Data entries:
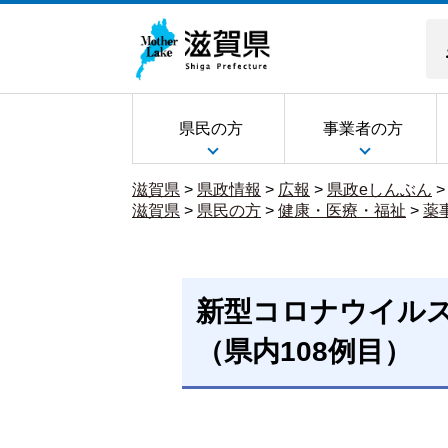
県民の方
事業者の方
滋賀県
>
県政情報
>
広報
>
県政eしんぶん
滋賀県
>
県民の方
>
健康・医療・福祉
>
薬
新型コロナウイル
（県内108例目）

How to complete this task -> Reproduce every record above exactly as given, excluding pictures from the result.

Exercise response ->
県民の方
事業者の方
滋賀県
>
県政情報
>
広報
>
県政eしんぶん
滋賀県
>
県民の方
>
健康・医療・福祉
>
薬
新型コロナウイル
（県内108例目）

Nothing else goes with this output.